=== Task directions ===
Taking each line of the records in turn, count those containing "layout" and report only the number.

- - -

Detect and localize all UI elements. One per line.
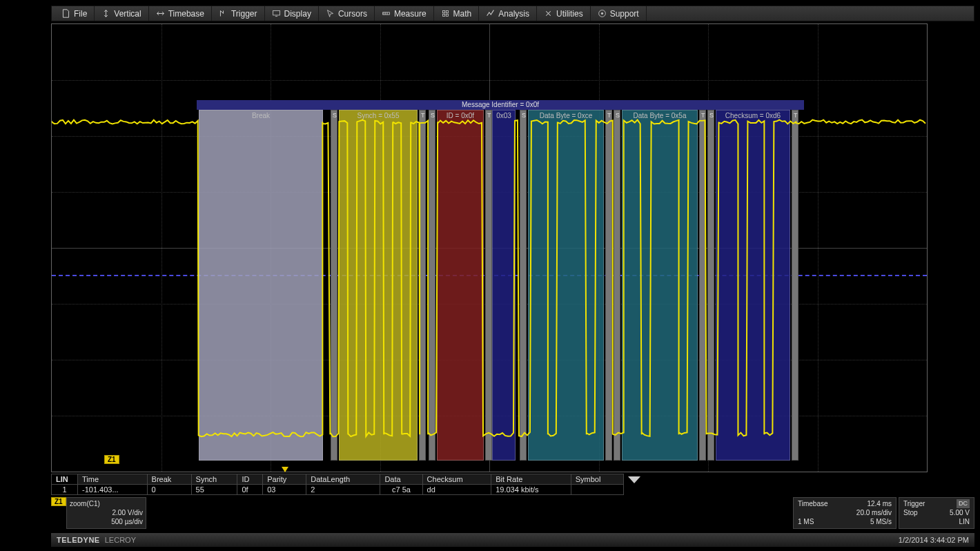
svg-point-7 — [601, 12, 602, 14]
menu-vertical[interactable]: Vertical — [95, 6, 148, 21]
timebase-label: Timebase — [798, 499, 828, 508]
menu-cursors[interactable]: Cursors — [319, 6, 375, 21]
menu-utilities[interactable]: Utilities — [537, 6, 591, 21]
table-cell[interactable]: 03 — [263, 485, 306, 495]
trigger-src: LIN — [959, 517, 970, 526]
trigger-label: Trigger — [903, 499, 925, 508]
waveform-display[interactable]: Message Identifier = 0x0f BreakSSynch = … — [51, 23, 928, 472]
brand-lecroy: LECROY — [105, 536, 136, 544]
z1-tag[interactable]: Z1 — [51, 497, 66, 506]
footer-bar: TELEDYNE LECROY 1/2/2014 3:44:02 PM — [51, 533, 974, 547]
menu-support-label: Support — [610, 9, 639, 19]
zoom-info-box[interactable]: zoom(C1) 2.00 V/div 500 µs/div — [66, 497, 146, 529]
utilities-icon — [544, 9, 553, 18]
table-cell[interactable]: -101.403... — [78, 485, 148, 495]
menu-display[interactable]: Display — [265, 6, 319, 21]
timebase-v2: 20.0 ms/div — [856, 508, 892, 517]
table-cell[interactable]: 0f — [237, 485, 263, 495]
menu-support[interactable]: Support — [591, 6, 647, 21]
timebase-box[interactable]: Timebase12.4 ms 20.0 ms/div 1 MS5 MS/s — [793, 497, 896, 529]
table-cell[interactable]: 2 — [306, 485, 380, 495]
menu-math-label: Math — [453, 9, 472, 19]
menu-analysis-label: Analysis — [498, 9, 529, 19]
menu-measure[interactable]: Measure — [375, 6, 434, 21]
menu-math[interactable]: Math — [434, 6, 480, 21]
measure-icon — [382, 9, 391, 18]
svg-rect-0 — [273, 10, 280, 15]
menubar: File Vertical Timebase Trigger Display C… — [51, 6, 974, 21]
timebase-v1: 12.4 ms — [867, 499, 892, 508]
analysis-icon — [486, 9, 495, 18]
vertical-icon — [101, 9, 110, 18]
svg-rect-2 — [442, 10, 444, 12]
table-header-time[interactable]: Time — [78, 474, 148, 485]
table-header-id[interactable]: ID — [237, 474, 263, 485]
trigger-volts: 5.00 V — [950, 508, 970, 517]
file-icon — [61, 9, 70, 18]
table-header-break[interactable]: Break — [147, 474, 191, 485]
table-cell[interactable]: 55 — [191, 485, 237, 495]
table-header-synch[interactable]: Synch — [191, 474, 237, 485]
decode-table-area: LINTimeBreakSynchIDParityDataLengthDataC… — [51, 474, 974, 495]
table-header-parity[interactable]: Parity — [263, 474, 306, 485]
brand-teledyne: TELEDYNE — [57, 536, 100, 544]
table-header-symbol[interactable]: Symbol — [571, 474, 623, 485]
trigger-icon — [219, 9, 228, 18]
menu-measure-label: Measure — [394, 9, 427, 19]
timebase-v3b: 5 MS/s — [870, 517, 892, 526]
timebase-v3a: 1 MS — [798, 517, 814, 526]
status-row: Z1 zoom(C1) 2.00 V/div 500 µs/div Timeba… — [51, 497, 974, 529]
table-cell[interactable]: 0 — [147, 485, 191, 495]
dc-tag: DC — [957, 499, 970, 508]
table-cell[interactable] — [571, 485, 623, 495]
table-header-datalength[interactable]: DataLength — [306, 474, 380, 485]
svg-rect-5 — [446, 14, 448, 16]
table-header-checksum[interactable]: Checksum — [422, 474, 491, 485]
menu-timebase[interactable]: Timebase — [149, 6, 212, 21]
trigger-stop: Stop — [903, 508, 918, 517]
math-icon — [441, 9, 450, 18]
menu-trigger-label: Trigger — [231, 9, 257, 19]
zoom-name: zoom(C1) — [70, 499, 143, 508]
table-header-lin[interactable]: LIN — [52, 474, 78, 485]
table-header-data[interactable]: Data — [380, 474, 422, 485]
table-cell[interactable]: 1 — [52, 485, 78, 495]
waveform-trace — [52, 24, 927, 472]
trigger-position-marker — [282, 467, 288, 472]
menu-trigger[interactable]: Trigger — [212, 6, 265, 21]
menu-vertical-label: Vertical — [114, 9, 141, 19]
menu-utilities-label: Utilities — [556, 9, 583, 19]
footer-datetime: 1/2/2014 3:44:02 PM — [899, 536, 969, 544]
display-icon — [272, 9, 281, 18]
menu-cursors-label: Cursors — [338, 9, 367, 19]
z1-side-label: Z1 — [104, 455, 119, 464]
decode-table[interactable]: LINTimeBreakSynchIDParityDataLengthDataC… — [51, 474, 624, 495]
timebase-icon — [156, 9, 165, 18]
zoom-tdiv: 500 µs/div — [70, 517, 143, 526]
menu-analysis[interactable]: Analysis — [479, 6, 537, 21]
menu-file-label: File — [74, 9, 87, 19]
menu-timebase-label: Timebase — [168, 9, 204, 19]
svg-rect-3 — [446, 10, 448, 12]
table-cell[interactable]: dd — [422, 485, 491, 495]
table-cell[interactable]: 19.034 kbit/s — [491, 485, 571, 495]
zoom-vdiv: 2.00 V/div — [70, 508, 143, 517]
table-header-bit rate[interactable]: Bit Rate — [491, 474, 571, 485]
cursors-icon — [326, 9, 335, 18]
support-icon — [598, 9, 607, 18]
trigger-box[interactable]: TriggerDC Stop5.00 V LIN — [899, 497, 974, 529]
menu-file[interactable]: File — [55, 6, 95, 21]
table-dropdown-icon[interactable] — [628, 476, 640, 483]
menu-display-label: Display — [284, 9, 311, 19]
table-cell[interactable]: c7 5a — [380, 485, 422, 495]
svg-rect-4 — [442, 14, 444, 16]
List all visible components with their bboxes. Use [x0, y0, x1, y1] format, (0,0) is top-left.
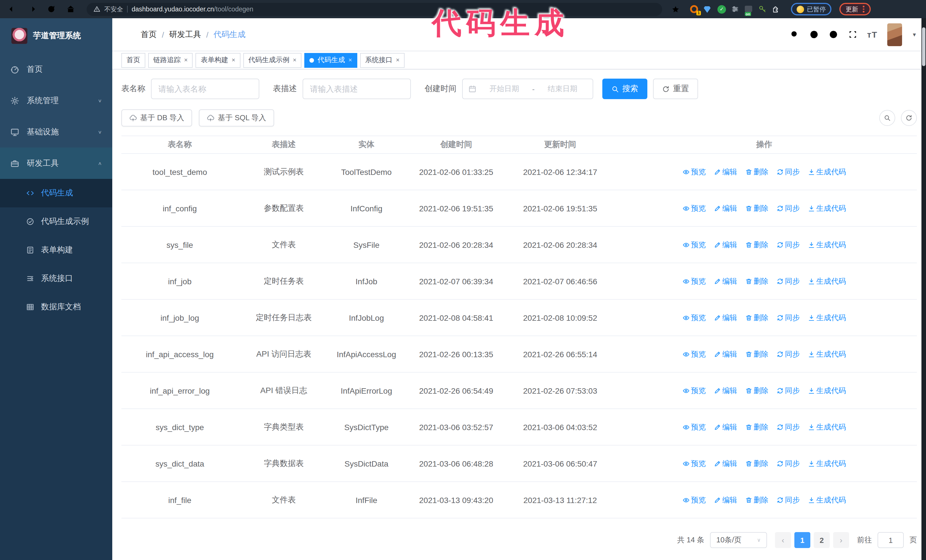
tab-close-icon[interactable]: × — [293, 57, 297, 63]
page-button-2[interactable]: 2 — [814, 532, 830, 548]
generate-code-link[interactable]: 生成代码 — [808, 495, 846, 505]
generate-code-link[interactable]: 生成代码 — [808, 276, 846, 286]
preview-link[interactable]: 预览 — [682, 422, 706, 432]
edit-link[interactable]: 编辑 — [714, 167, 737, 177]
edit-link[interactable]: 编辑 — [714, 458, 737, 469]
extensions-puzzle-icon[interactable] — [772, 5, 781, 14]
sidebar-item-infrastructure[interactable]: 基础设施 ∨ — [0, 116, 112, 148]
extension-orange-icon[interactable]: 1 — [690, 5, 699, 14]
sidebar-item-dev-tools[interactable]: 研发工具 ∧ — [0, 148, 112, 179]
toggle-search-button[interactable] — [879, 110, 895, 126]
goto-page-input[interactable] — [878, 532, 904, 548]
preview-link[interactable]: 预览 — [682, 495, 706, 505]
extension-proxy-icon[interactable]: on — [745, 5, 754, 14]
delete-link[interactable]: 删除 — [745, 167, 769, 177]
font-size-icon[interactable]: тT — [867, 30, 878, 39]
preview-link[interactable]: 预览 — [682, 458, 706, 469]
tab-close-icon[interactable]: × — [232, 57, 235, 63]
import-from-db-button[interactable]: 基于 DB 导入 — [121, 109, 192, 127]
scrollbar-thumb[interactable] — [922, 27, 925, 66]
delete-link[interactable]: 删除 — [745, 458, 769, 469]
sync-link[interactable]: 同步 — [776, 167, 800, 177]
sync-link[interactable]: 同步 — [776, 203, 800, 213]
tab-codegen[interactable]: 代码生成× — [304, 53, 357, 68]
browser-home-icon[interactable] — [66, 5, 75, 14]
sidebar-item-codegen[interactable]: 代码生成 — [0, 179, 112, 207]
search-icon[interactable] — [790, 30, 799, 39]
generate-code-link[interactable]: 生成代码 — [808, 385, 846, 395]
sync-link[interactable]: 同步 — [776, 385, 800, 395]
page-size-select[interactable]: 10条/页 ∨ — [710, 532, 767, 548]
edit-link[interactable]: 编辑 — [714, 422, 737, 432]
delete-link[interactable]: 删除 — [745, 385, 769, 395]
delete-link[interactable]: 删除 — [745, 422, 769, 432]
preview-link[interactable]: 预览 — [682, 349, 706, 359]
browser-refresh-icon[interactable] — [47, 5, 56, 14]
end-date-placeholder[interactable]: 结束日期 — [538, 84, 587, 94]
tab-home[interactable]: 首页 — [121, 53, 145, 68]
browser-back-icon[interactable] — [8, 5, 17, 14]
bookmark-star-icon[interactable] — [671, 5, 680, 14]
import-from-sql-button[interactable]: 基于 SQL 导入 — [199, 109, 274, 127]
tab-system-api[interactable]: 系统接口× — [360, 53, 405, 68]
delete-link[interactable]: 删除 — [745, 349, 769, 359]
github-icon[interactable] — [809, 30, 819, 39]
table-desc-input[interactable] — [303, 78, 411, 99]
sync-link[interactable]: 同步 — [776, 240, 800, 250]
sidebar-toggle-icon[interactable] — [121, 29, 132, 39]
fullscreen-icon[interactable] — [848, 30, 857, 39]
edit-link[interactable]: 编辑 — [714, 385, 737, 395]
delete-link[interactable]: 删除 — [745, 240, 769, 250]
sync-link[interactable]: 同步 — [776, 458, 800, 469]
extension-check-icon[interactable]: ✓ — [717, 5, 726, 14]
breadcrumb-home[interactable]: 首页 — [141, 29, 157, 39]
extension-sliders-icon[interactable] — [731, 5, 740, 14]
sidebar-item-database-doc[interactable]: 数据库文档 — [0, 293, 112, 321]
next-page-button[interactable]: › — [833, 532, 849, 548]
generate-code-link[interactable]: 生成代码 — [808, 312, 846, 323]
avatar[interactable] — [887, 23, 902, 46]
app-logo-row[interactable]: 芋道管理系统 — [0, 18, 112, 54]
preview-link[interactable]: 预览 — [682, 312, 706, 323]
edit-link[interactable]: 编辑 — [714, 312, 737, 323]
paused-extension-pill[interactable]: 已暂停 — [791, 3, 831, 15]
extension-key-icon[interactable] — [758, 5, 767, 14]
tab-form-builder[interactable]: 表单构建× — [196, 53, 241, 68]
reset-button[interactable]: 重置 — [653, 78, 698, 99]
page-scrollbar[interactable] — [921, 18, 926, 560]
sync-link[interactable]: 同步 — [776, 312, 800, 323]
sidebar-item-home[interactable]: 首页 — [0, 54, 112, 85]
breadcrumb-dev-tools[interactable]: 研发工具 — [169, 29, 201, 39]
generate-code-link[interactable]: 生成代码 — [808, 240, 846, 250]
address-bar[interactable]: 不安全 dashboard.yudao.iocoder.cn/tool/code… — [86, 3, 662, 16]
browser-update-button[interactable]: 更新 — [840, 3, 870, 15]
edit-link[interactable]: 编辑 — [714, 495, 737, 505]
sync-link[interactable]: 同步 — [776, 349, 800, 359]
table-name-input[interactable] — [151, 78, 259, 99]
sync-link[interactable]: 同步 — [776, 276, 800, 286]
tab-tracing[interactable]: 链路追踪× — [148, 53, 193, 68]
delete-link[interactable]: 删除 — [745, 203, 769, 213]
edit-link[interactable]: 编辑 — [714, 276, 737, 286]
extension-gem-icon[interactable] — [704, 5, 712, 14]
date-range-picker[interactable]: 开始日期 - 结束日期 — [462, 78, 593, 99]
search-button[interactable]: 搜索 — [602, 78, 648, 99]
sidebar-item-codegen-demo[interactable]: 代码生成示例 — [0, 207, 112, 236]
sidebar-item-system-management[interactable]: 系统管理 ∨ — [0, 85, 112, 116]
tab-close-icon[interactable]: × — [348, 57, 352, 63]
tab-close-icon[interactable]: × — [396, 57, 400, 63]
browser-menu-icon[interactable] — [863, 6, 864, 12]
tab-codegen-demo[interactable]: 代码生成示例× — [243, 53, 302, 68]
preview-link[interactable]: 预览 — [682, 240, 706, 250]
sidebar-item-system-api[interactable]: 系统接口 — [0, 264, 112, 293]
sidebar-item-form-builder[interactable]: 表单构建 — [0, 236, 112, 264]
sync-link[interactable]: 同步 — [776, 422, 800, 432]
generate-code-link[interactable]: 生成代码 — [808, 167, 846, 177]
generate-code-link[interactable]: 生成代码 — [808, 422, 846, 432]
preview-link[interactable]: 预览 — [682, 276, 706, 286]
generate-code-link[interactable]: 生成代码 — [808, 349, 846, 359]
generate-code-link[interactable]: 生成代码 — [808, 458, 846, 469]
edit-link[interactable]: 编辑 — [714, 349, 737, 359]
delete-link[interactable]: 删除 — [745, 276, 769, 286]
sync-link[interactable]: 同步 — [776, 495, 800, 505]
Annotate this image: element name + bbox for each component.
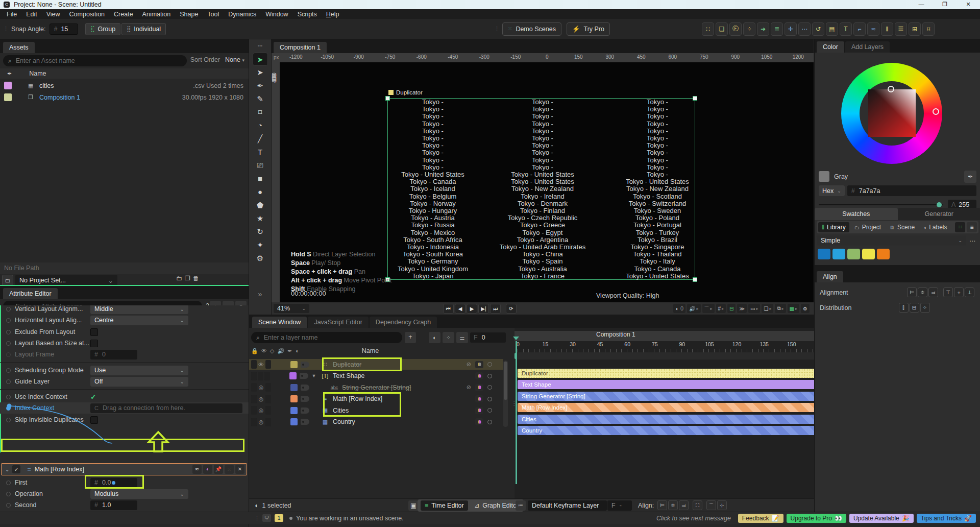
camera-tool[interactable]: ⌑ [253,106,268,119]
fit-icon[interactable]: ⛶ [693,500,702,510]
rows-tool-icon[interactable]: ☰ [895,22,907,36]
settings-sliders-icon[interactable]: ⚌ [456,332,468,343]
orbit-tool[interactable]: ◔ [253,119,268,132]
color-swatch[interactable] [832,249,845,259]
forge-tool-icon[interactable]: Ⓕ [729,22,742,36]
grid-tool-icon[interactable]: ⊞ [909,22,921,36]
color-swatch[interactable] [877,249,890,259]
operation-dropdown[interactable]: Modulus⌄ [90,489,188,499]
scene-button[interactable]: 🗎Scene [886,222,918,232]
menu-item[interactable]: Dynamics [224,11,261,18]
menu-item[interactable]: File [2,11,21,18]
move-icon[interactable]: ⁙ [225,465,234,474]
arc-tool[interactable]: ↻ [253,225,268,238]
collapse-chevron-icon[interactable]: ⌄ [5,467,9,472]
zoom-level-dropdown[interactable]: 41%⌄ [274,304,309,313]
layers-icon[interactable]: ❏▸ [762,304,773,313]
rectangle-tool[interactable]: ■ [253,172,268,185]
scatter-tool-icon[interactable]: ⁘ [743,22,755,36]
menu-item[interactable]: Scripts [293,11,322,18]
box-tool-icon[interactable]: ❏ [716,22,728,36]
swatch-set-dropdown[interactable]: Simple⌄ [817,235,966,246]
tag-icon[interactable] [301,396,309,402]
hex-mode-dropdown[interactable]: Hex⌄ [819,185,845,196]
expand-tools[interactable]: » [253,288,268,301]
emitter-tool-icon[interactable]: ✛ [785,22,797,36]
layer-color[interactable] [290,395,298,402]
fast-forward-icon[interactable]: ≫ [737,304,746,313]
layer-color[interactable] [290,361,298,368]
graph-editor-button[interactable]: ⊿Graph Editor [470,500,523,511]
use-index-context-check[interactable]: ✓ [90,393,96,401]
layout-icon[interactable]: ⊟ [727,304,736,313]
tag-icon[interactable] [300,373,308,379]
stagger-tool-icon[interactable]: ⌐ [853,22,866,36]
panel-icon[interactable]: ❐ [185,275,190,282]
group-button[interactable]: ⣏Group [85,23,120,35]
skip-invisible-checkbox[interactable] [90,416,98,424]
loop-button[interactable]: ⟳ [506,304,517,314]
tab-add-layers[interactable]: Add Layers [845,41,890,53]
prev-frame-button[interactable]: ◀ [455,304,465,314]
layer-row-text-shape[interactable]: ▼ [T] Text Shape [249,371,503,381]
exclude-checkbox[interactable] [90,328,98,336]
asset-color-chip[interactable] [4,93,12,101]
list-view-icon[interactable]: ≡ [967,222,977,232]
frame-field[interactable]: F0 [470,332,506,343]
menu-item[interactable]: Shape [175,11,203,18]
menu-item[interactable]: Create [109,11,138,18]
playhead[interactable] [516,341,517,484]
close-icon[interactable]: ✕ [235,465,244,474]
next-frame-button[interactable]: ▶| [478,304,489,314]
align-tool-icon[interactable]: ≣ [771,22,783,36]
play-button[interactable]: ▶ [467,304,477,314]
bars-tool-icon[interactable]: ▤ [826,22,838,36]
time-editor-button[interactable]: ≡Time Editor [421,500,468,511]
menu-item[interactable]: Animation [138,11,176,18]
tab-composition[interactable]: Composition 1 [274,42,327,53]
tag-icon[interactable] [301,362,309,368]
tab-dependency-graph[interactable]: Dependency Graph [370,317,437,328]
distribute-v-icon[interactable]: ⊟ [910,303,919,313]
tab-color[interactable]: Color [817,41,844,53]
hex-input[interactable]: #7a7a7a [847,185,976,196]
sparkle-tool[interactable]: ✦ [253,238,268,252]
layer-color[interactable] [289,372,297,379]
close-button[interactable]: ✕ [957,0,980,9]
frame-icon[interactable]: ▭▸ [748,304,760,313]
upgrade-button[interactable]: Upgrade to Pro👀 [787,514,846,523]
sv-marker[interactable] [888,86,894,92]
align-v-middle-icon[interactable]: ＋ [954,288,964,297]
tab-align[interactable]: Align [817,271,843,282]
polygon-tool[interactable]: ⬟ [253,199,268,212]
grid-view-icon[interactable]: ∷ [955,222,965,232]
audio-icon[interactable]: 🔊▸ [687,304,701,313]
asset-row-composition[interactable]: ❒ Composition 1 30.00fps 1920 x 1080 [0,91,249,103]
update-button[interactable]: Update Available🎉 [849,514,914,523]
project-set-icon[interactable]: 🗀 [2,275,13,286]
tips-button[interactable]: Tips and Tricks🚀 [917,514,976,523]
distribute-h-icon[interactable]: ⫿ [899,303,909,313]
align-h-left-icon[interactable]: ⊨ [907,288,917,297]
color-swatch[interactable] [818,249,830,259]
star-tool[interactable]: ★ [253,212,268,225]
tab-generator[interactable]: Generator [898,208,980,220]
enabled-check-icon[interactable]: ✓ [12,465,20,473]
snap-icon[interactable]: ⊹ [717,500,727,510]
layer-color[interactable] [290,384,298,391]
layer-color[interactable] [290,418,298,425]
camera-tool-icon[interactable]: ⌑ [922,22,935,36]
minimize-button[interactable]: — [910,0,933,9]
add-layer-button[interactable]: + [405,332,416,343]
text-tool-icon[interactable]: T [840,22,852,36]
line-tool[interactable]: ╱ [253,132,268,146]
menu-item[interactable]: Composition [65,11,109,18]
viewport-canvas[interactable]: Duplicator Tokyo -Tokyo -Tokyo -Tokyo -T… [280,62,814,302]
more-options-icon[interactable]: ⋯ [966,237,978,245]
dock-icon[interactable]: ▣ [408,500,419,511]
trash-icon[interactable]: 🗑 [193,275,199,282]
vertical-layout-dropdown[interactable]: Middle⌄ [90,305,188,314]
asset-color-chip[interactable] [4,82,12,89]
menu-item[interactable]: Edit [21,11,42,18]
go-to-start-button[interactable]: ⏮ [443,304,454,314]
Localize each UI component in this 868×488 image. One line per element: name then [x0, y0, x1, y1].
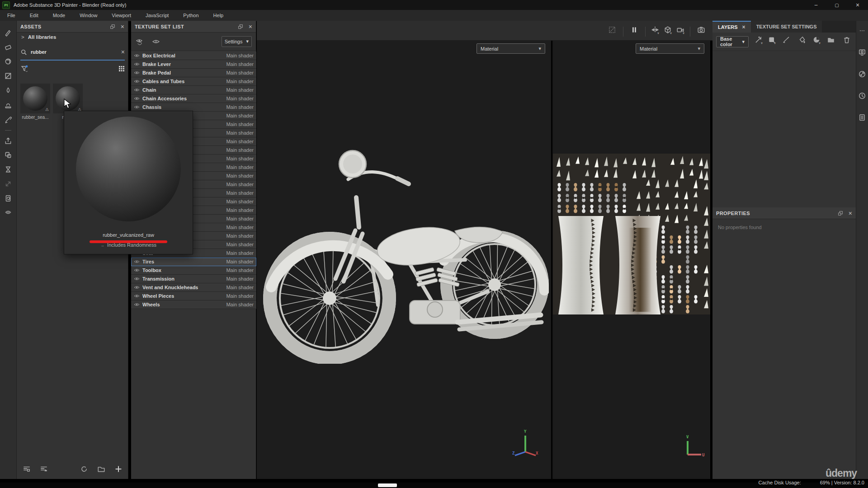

- - -

=== Task output ===
2